PROBLEM DESCRIPTION => A complete answer lists every line of the entries below where the string "Godzilla" appears.

PROVIDED RECORDS =>
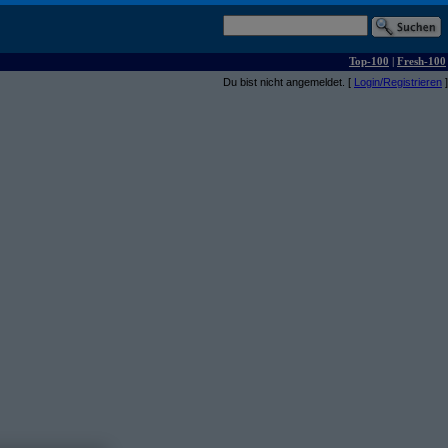
Top-100
|
Fresh-100
Du bist nicht angemeldet. [
Login/Registrieren
]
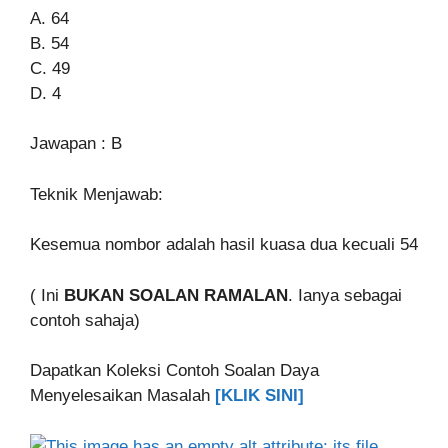
A. 64
B. 54
C. 49
D. 4
Jawapan : B
Teknik Menjawab:
Kesemua nombor adalah hasil kuasa dua kecuali 54
( Ini
BUKAN SOALAN RAMALAN
. Ianya sebagai
contoh sahaja)
Dapatkan Koleksi Contoh Soalan Daya
Menyelesaikan Masalah
[KLIK SINI]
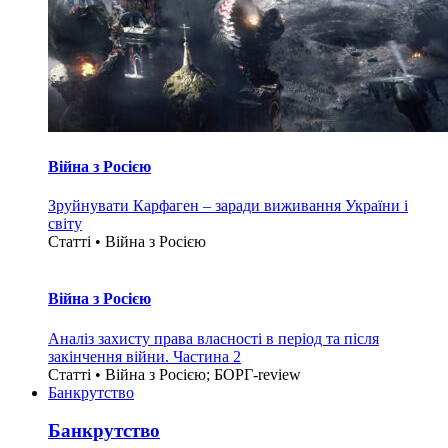
Війна з Росією
Зруйнувати Карфаген – заради виживання України і
світу
Статті • Війна з Росією
Війна з Росією
Аналіз захисту права власності в період та після
закінчення війни. Частина 2
Статті • Війна з Росією; БОРГ-review
Банкрутство
Банкрутство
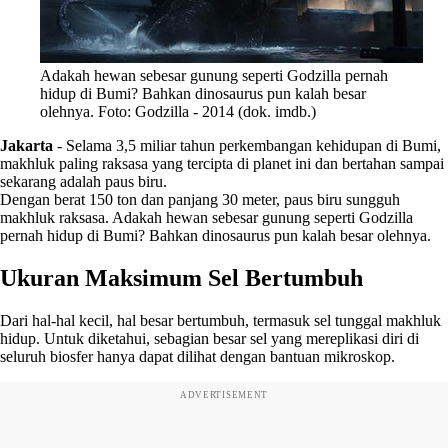
Adakah hewan sebesar gunung seperti Godzilla pernah
hidup di Bumi? Bahkan dinosaurus pun kalah besar
olehnya. Foto: Godzilla - 2014 (dok. imdb.)
Jakarta
-
Selama 3,5 miliar tahun perkembangan kehidupan di Bumi,
makhluk paling raksasa yang tercipta di planet ini dan bertahan sampai
sekarang adalah paus biru.
Dengan berat 150 ton dan panjang 30 meter, paus biru sungguh
makhluk raksasa. Adakah hewan sebesar gunung seperti Godzilla
pernah hidup di Bumi? Bahkan dinosaurus pun kalah besar olehnya.
Ukuran Maksimum Sel Bertumbuh
Dari hal-hal kecil, hal besar bertumbuh, termasuk sel tunggal makhluk
hidup. Untuk diketahui, sebagian besar sel yang mereplikasi diri di
seluruh biosfer hanya dapat dilihat dengan bantuan mikroskop.
ADVERTISEMENT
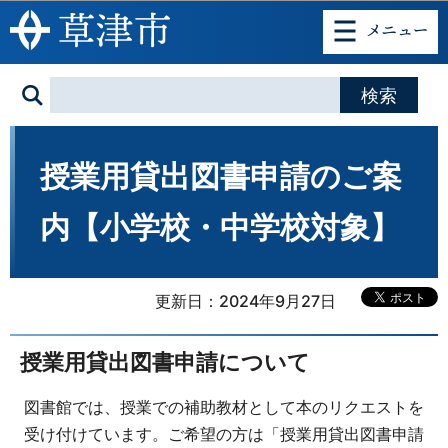
このページの本文へ移動
授業用貸出図書申請のご案
内【小学校・中学校対象】
更新日：2024年9月27日
授業用貸出図書申請について
図書館では、授業での補助教材として本のリクエストを
受け付けています。ご希望の方は「授業用貸出図書申請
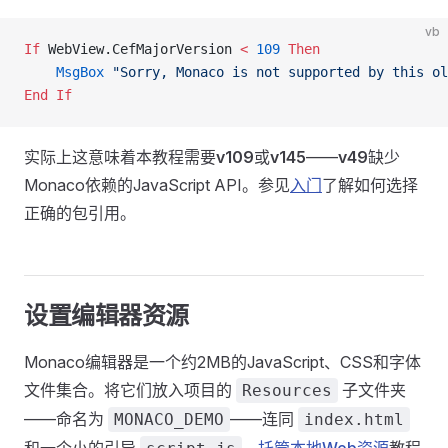
vb
If
 WebView.CefMajorVersion 
<
 109
 Then
    MsgBox
 "Sorry, Monaco is not supported by this ol
End If
实际上这意味着本教程需要
v109
或
v145
——
v49
缺少
Monaco依赖的JavaScript API。参见
入门
了解如何选择
正确的包引用。
设置编辑器资源
Monaco编辑器是一个约2MB的JavaScript、CSS和字体
文件集合。将它们放入项目的
子文件夹
Resources
——命名为
——连同
MONACO_DEMO
index.html
和一个小的引导
。
托管本地Web资源
教程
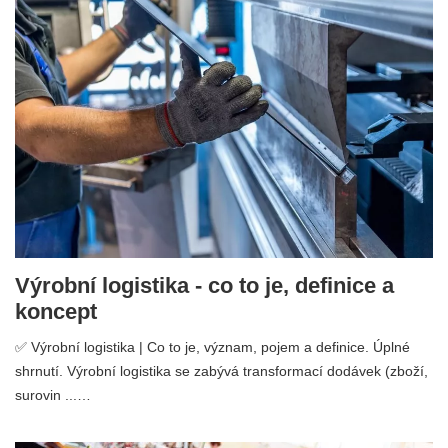
Výrobní logistika - co to je, definice a
koncept
✅ Výrobní logistika | Co to je, význam, pojem a definice. Úplné
shrnutí. Výrobní logistika se zabývá transformací dodávek (zboží,
surovin ...…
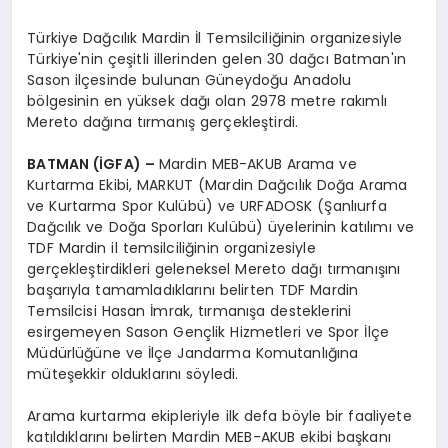
Türkiye Dağcılık Mardin İl Temsilciliğinin organizesiyle
Türkiye'nin çeşitli illerinden gelen 30 dağcı Batman'ın
Sason ilçesinde bulunan Güneydoğu Anadolu
bölgesinin en yüksek dağı olan 2978 metre rakımlı
Mereto dağına tırmanış gerçekleştirdi.
BATMAN (İGFA) –
Mardin MEB-AKUB Arama ve
Kurtarma Ekibi, MARKUT (Mardin Dağcılık Doğa Arama
ve Kurtarma Spor Kulübü) ve URFADOSK (Şanlıurfa
Dağcılık ve Doğa Sporları Kulübü) üyelerinin katılımı ve
TDF Mardin il temsilciliğinin organizesiyle
gerçekleştirdikleri geleneksel Mereto dağı tırmanışını
başarıyla tamamladıklarını belirten TDF Mardin
Temsilcisi Hasan İmrak, tırmanışa desteklerini
esirgemeyen Sason Gençlik Hizmetleri ve Spor İlçe
Müdürlüğüne ve İlçe Jandarma Komutanlığına
müteşekkir olduklarını söyledi.
Arama kurtarma ekipleriyle ilk defa böyle bir faaliyete
katıldıklarını belirten Mardin MEB-AKUB ekibi başkanı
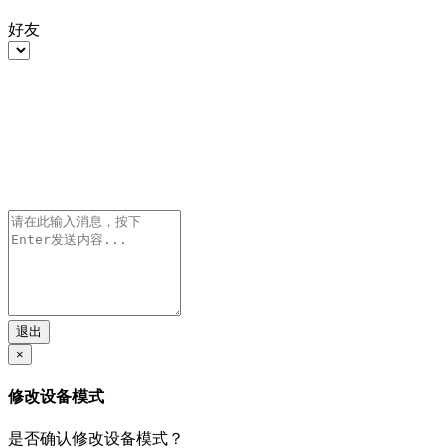
好友
退出
×
修改设备模式
是否确认修改设备模式？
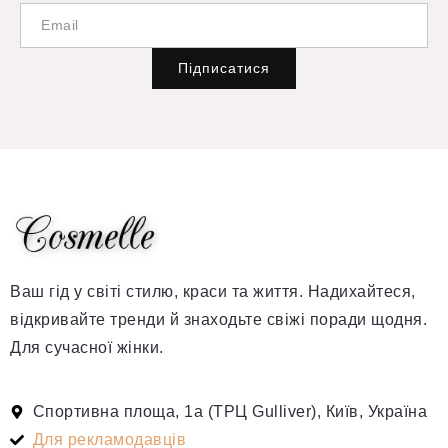
Підписатися
Ваш гід у світі стилю, краси та життя. Надихайтеся,
відкривайте тренди й знаходьте свіжі поради щодня.
Для сучасної жінки.
Спортивна площа, 1а (ТРЦ Gulliver), Київ, Україна
Для рекламодавців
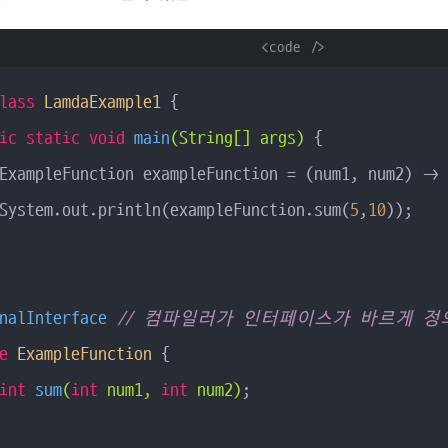
      <code />

lass
LamdaExample1
{

ic
static
void
main
(String[] args)
{

ExampleFunction exampleFunction = (num1, num2) -> 
System.out.println(exampleFunction.sum(
5
,
10
));

nalInterface
// 컴파일러가 인터페이스가 바르게 정
e
ExampleFunction
{

int
sum
(
int
 num1, 
int
 num2)
;
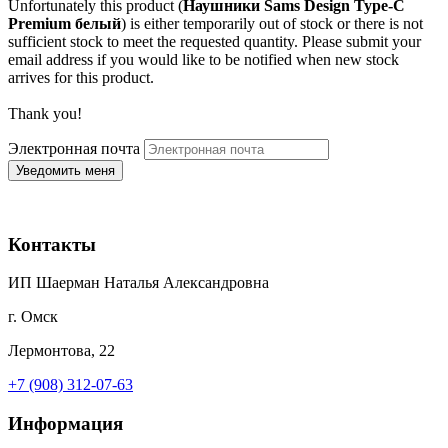
Unfortunately this product (
Наушники Sams Design Type-C
Premium белый
) is either temporarily out of stock or there is not
sufficient stock to meet the requested quantity. Please submit your
email address if you would like to be notified when new stock
arrives for this product.
Thank you!
Электронная почта
Контакты
ИП Шаерман Наталья Александровна
г. Омск
Лермонтова, 22
+7 (908) 312-07-63
Информация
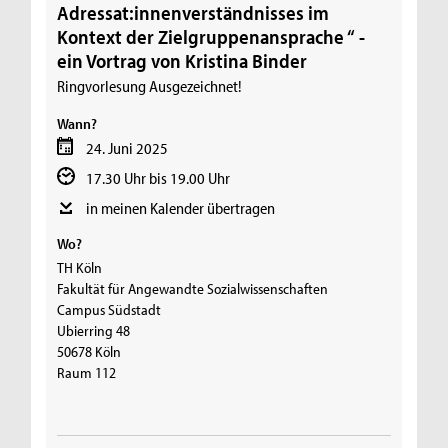
Adressat:innenverständnisses im
Kontext der Zielgruppenansprache “ -
ein Vortrag von Kristina Binder
Ringvorlesung Ausgezeichnet!
Wann?
24. Juni 2025
17.30 Uhr bis 19.00 Uhr
in meinen Kalender übertragen
Wo?
TH Köln
Fakultät für Angewandte Sozialwissenschaften
Campus Südstadt
Ubierring 48
50678 Köln
Raum 112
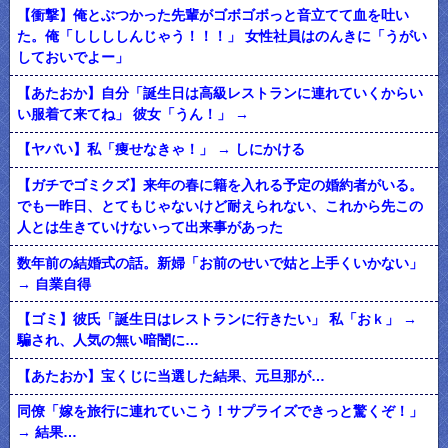
【衝撃】俺とぶつかった先輩がゴボゴボっと音立てて血を吐い
た。俺「ししししんじゃう！！！」 女性社員はのんきに「うがい
しておいでよー」
【あたおか】自分「誕生日は高級レストランに連れていくからい
い服着て来てね」 彼女「うん！」 →
【ヤバい】私「痩せなきゃ！」 → しにかける
【ガチでゴミクズ】来年の春に籍を入れる予定の婚約者がいる。
でも一昨日、とてもじゃないけど耐えられない、これから先この
人とは生きていけないって出来事があった
数年前の結婚式の話。新婦「お前のせいで姑と上手くいかない」
→ 自業自得
【ゴミ】彼氏「誕生日はレストランに行きたい」 私「おｋ」 →
騙され、人気の無い暗闇に…
【あたおか】宝くじに当選した結果、元旦那が…
同僚「嫁を旅行に連れていこう！サプライズできっと驚くぞ！」
→ 結果…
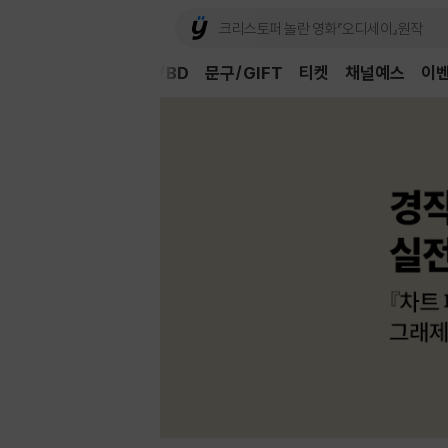
Book
CD/LP
DVD/BD
문구/GIFT
티켓
채널예스
이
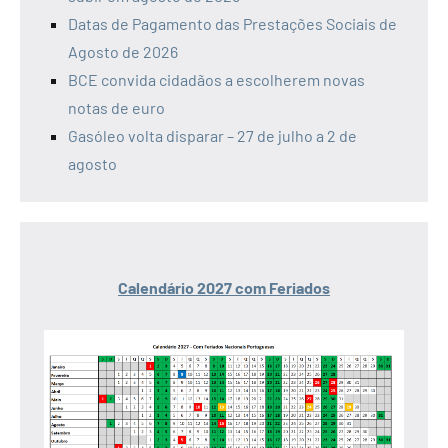
Datas de Pagamento das Prestações Sociais de
Agosto de 2026
BCE convida cidadãos a escolherem novas
notas de euro
Gasóleo volta disparar – 27 de julho a 2 de
agosto
Calendário 2027 com Feriados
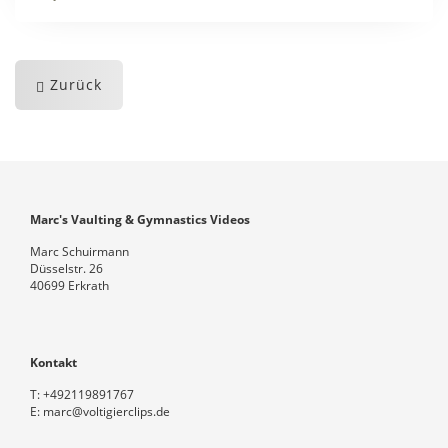
Zurück
Marc's Vaulting & Gymnastics Videos
Marc Schuirmann
Düsselstr. 26
40699 Erkrath
Kontakt
T:
+492119891767
E:
marc@voltigierclips.de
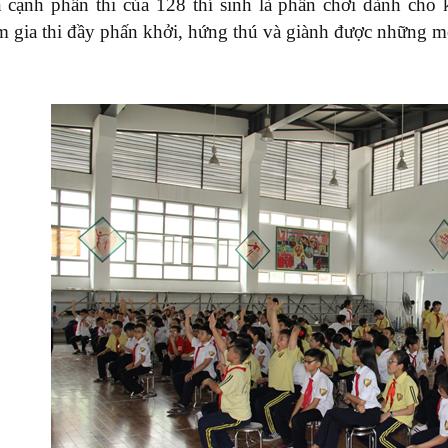
 cạnh phần thi của 128 thí sinh là phần chơi dành cho 
m gia thi đầy phấn khởi, hứng thú và giành được những mó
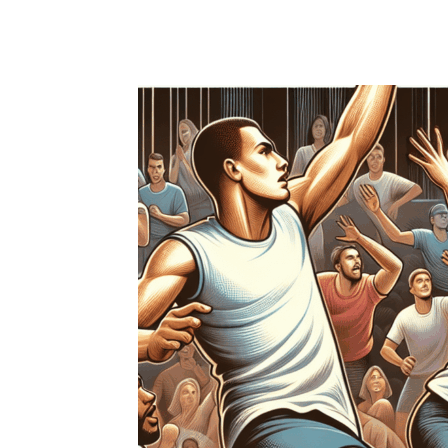
Facebook
X
Pinterest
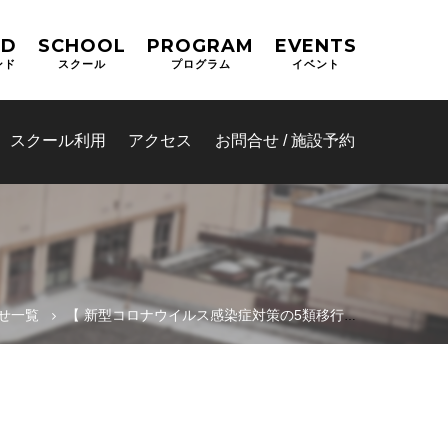
ND
SCHOOL
PROGRAM
EVENTS
ンド
スクール
プログラム
イベント
スクール利用
アクセス
お問合せ / 施設予約
せ一覧
【 新型コロナウイルス感染症対策の5類移行について 】
同運営システ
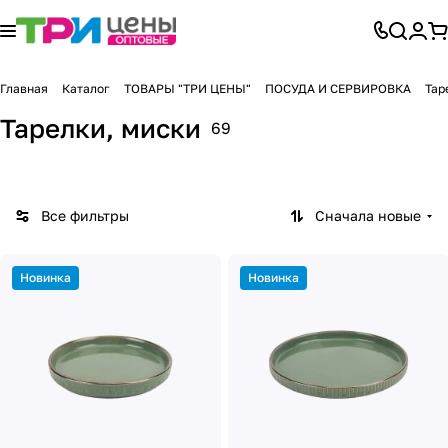
Главная
Каталог
ТОВАРЫ "ТРИ ЦЕНЫ"
ПОСУДА И СЕРВИРОВКА
Тар
Тарелки, миски
69
Все фильтры
Сначала новые
Новинка
Новинка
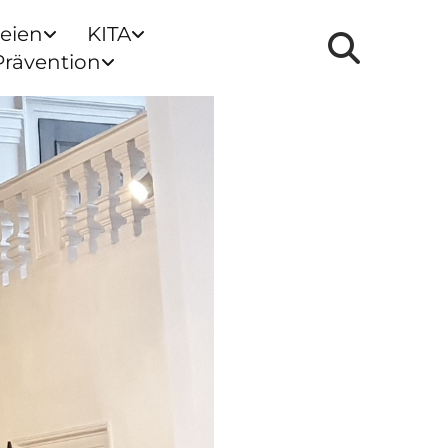
reien
KITA
Prävention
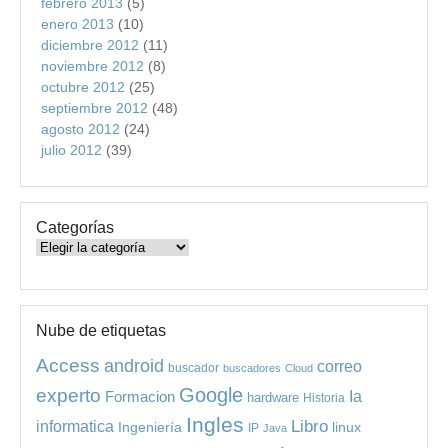
febrero 2013
(5)
enero 2013
(10)
diciembre 2012
(11)
noviembre 2012
(8)
octubre 2012
(25)
septiembre 2012
(48)
agosto 2012
(24)
julio 2012
(39)
Categorías
Categorías
Nube de etiquetas
Access
android
correo
buscador
buscadores
Cloud
experto
Google
Ia
Formacion
hardware
Historia
Ingles
informatica
Libro
Ingeniería
linux
IP
Java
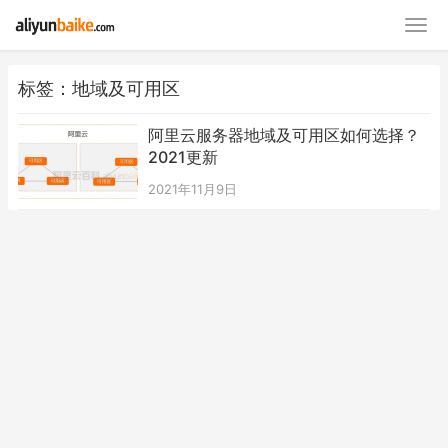
标签：地域及可用区
阿里云服务器地域及可用区如何选择？
2021更新
2021年11月9日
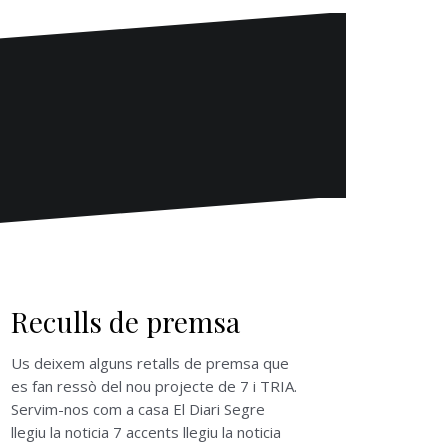
Reculls de premsa
Us deixem alguns retalls de premsa que
es fan ressò del nou projecte de 7 i TRIA.
Servim-nos com a casa El Diari Segre
llegiu la noticia 7 accents llegiu la noticia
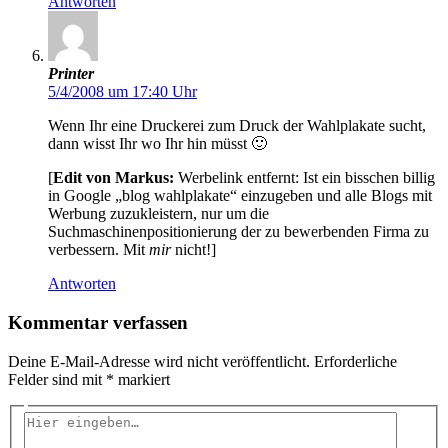
Antworten
Printer
5/4/2008 um 17:40 Uhr
Wenn Ihr eine Druckerei zum Druck der Wahlplakate sucht,
dann wisst Ihr wo Ihr hin müsst 🙂
[
Edit von Markus:
Werbelink entfernt: Ist ein bisschen billig
in Google „blog wahlplakate“ einzugeben und alle Blogs mit
Werbung zuzukleistern, nur um die
Suchmaschinenpositionierung der zu bewerbenden Firma zu
verbessern. Mit
mir
nicht!]
Antworten
Kommentar verfassen
Deine E-Mail-Adresse wird nicht veröffentlicht.
Erforderliche
Felder sind mit
*
markiert
Hier
eingeben…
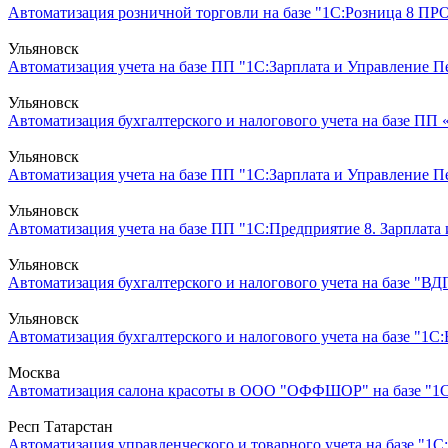
Автоматизация розничной торговли на базе "1С:Розница 8 ПРО
Ульяновск
Автоматизация учета на базе ПП "1С:Зарплата и Управление Пер
Ульяновск
Автоматизация бухгалтерского и налогового учета на базе ПП
Ульяновск
Автоматизация учета на базе ПП "1С:Зарплата и Управление 
Ульяновск
Автоматизация учета на базе ПП "1С:Предприятие 8. Зарплата 
Ульяновск
Автоматизация бухгалтерского и налогового учета на базе "ВДГ
Ульяновск
Автоматизация бухгалтерского и налогового учета на базе "1С:Б
Москва
Автоматизация салона красоты в ООО "ОФФШОР" на базе "1С:П
Респ Татарстан
Автоматизация управленческого и товарного учета на базе "1С:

EXERCISE RESPONSE =>
Adakah hewan sebesar gunung seperti Godzilla pernah
olehnya. Foto: Godzilla - 2014 (dok. imdb.)
makhluk raksasa. Adakah hewan sebesar gunung seperti Godzilla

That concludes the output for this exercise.